- EXERCISE AIM
Return, unchanged and with no pictures, the lines below from the very first through the one that contains "Sea is a very".

Stored data entries:
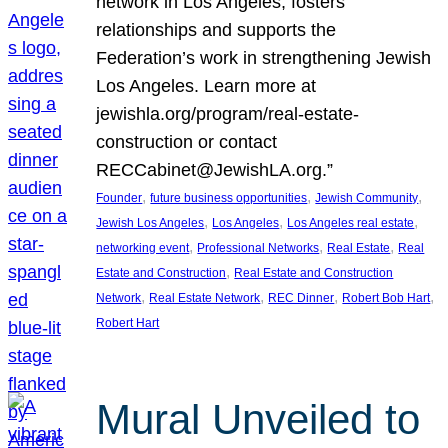
network in Los Angeles, fosters
relationships and supports the
Federation’s work in strengthening Jewish
Los Angeles. Learn more at
jewishla.org/program/real-estate-
construction or contact
RECCabinet@JewishLA.org.”
, 
, 
, 
Founder
future business opportunities
Jewish Community
, 
, 
, 
Jewish Los Angeles
Los Angeles
Los Angeles real estate
, 
, 
, 
networking event
Professional Networks
Real Estate
Real
, 
Estate and Construction
Real Estate and Construction
, 
, 
, 
, 
Network
Real Estate Network
REC Dinner
Robert Bob Hart
Robert Hart
Mural Unveiled to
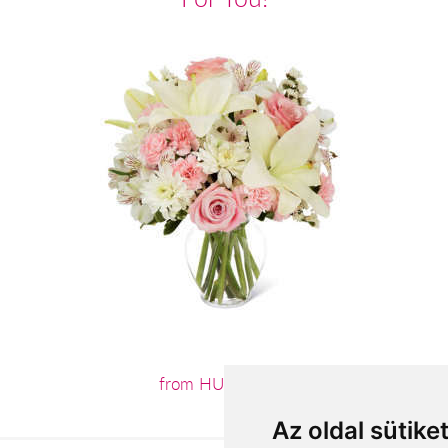
from HUF27,600
Az oldal sütike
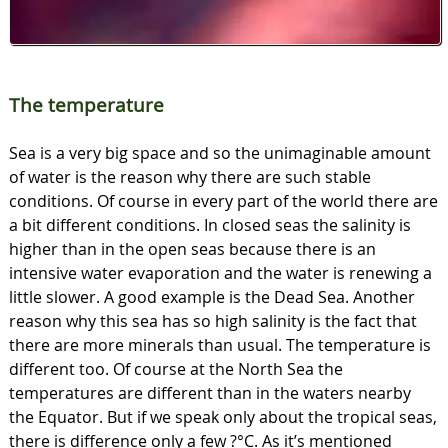
The temperature
Sea is a very big space and so the unimaginable amount
of water is the reason why there are such stable
conditions. Of course in every part of the world there are
a bit different conditions. In closed seas the salinity is
higher than in the open seas because there is an
intensive water evaporation and the water is renewing a
little slower. A good example is the Dead Sea. Another
reason why this sea has so high salinity is the fact that
there are more minerals than usual. The temperature is
different too. Of course at the North Sea the
temperatures are different than in the waters nearby
the Equator. But if we speak only about the tropical seas,
there is difference only a few ?°C. As it’s mentioned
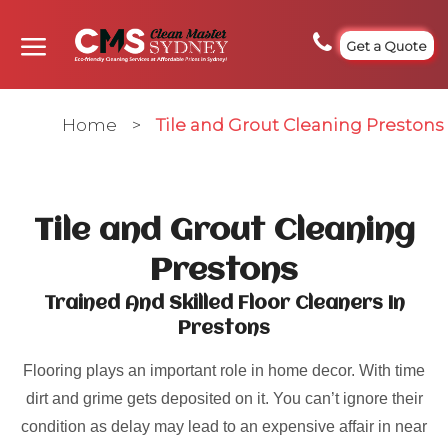
Get a Quote
Home
>
Tile and Grout Cleaning Prestons
Tile and Grout Cleaning
Prestons
Trained And Skilled Floor Cleaners In
Prestons
Flooring plays an important role in home decor. With time
dirt and grime gets deposited on it. You can’t ignore their
condition as delay may lead to an expensive affair in near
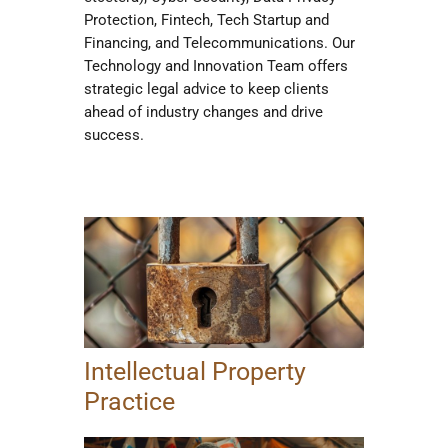
Protection, Fintech, Tech Startup and
Financing, and Telecommunications. Our
Technology and Innovation Team offers
strategic legal advice to keep clients
ahead of industry changes and drive
success.
Intellectual Property
Practice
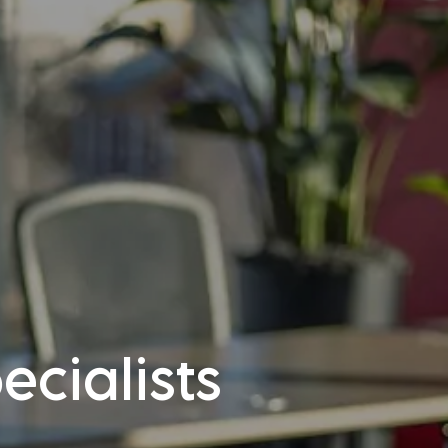
cialists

- TASK RESPONSE
network in Los Angeles, fosters
relationships and supports the
Federation’s work in strengthening Jewish
Los Angeles. Learn more at
jewishla.org/program/real-estate-
construction or contact
RECCabinet@JewishLA.org.”
, 
, 
, 
Founder
future business opportunities
Jewish Community
, 
, 
, 
Jewish Los Angeles
Los Angeles
Los Angeles real estate
, 
, 
, 
networking event
Professional Networks
Real Estate
Real
, 
Estate and Construction
Real Estate and Construction
, 
, 
, 
, 
Network
Real Estate Network
REC Dinner
Robert Bob Hart
Robert Hart
Mural Unveiled to
from HUF27,600
Az oldal sütike
The temperature
Sea is a very big space and so the unimaginable amount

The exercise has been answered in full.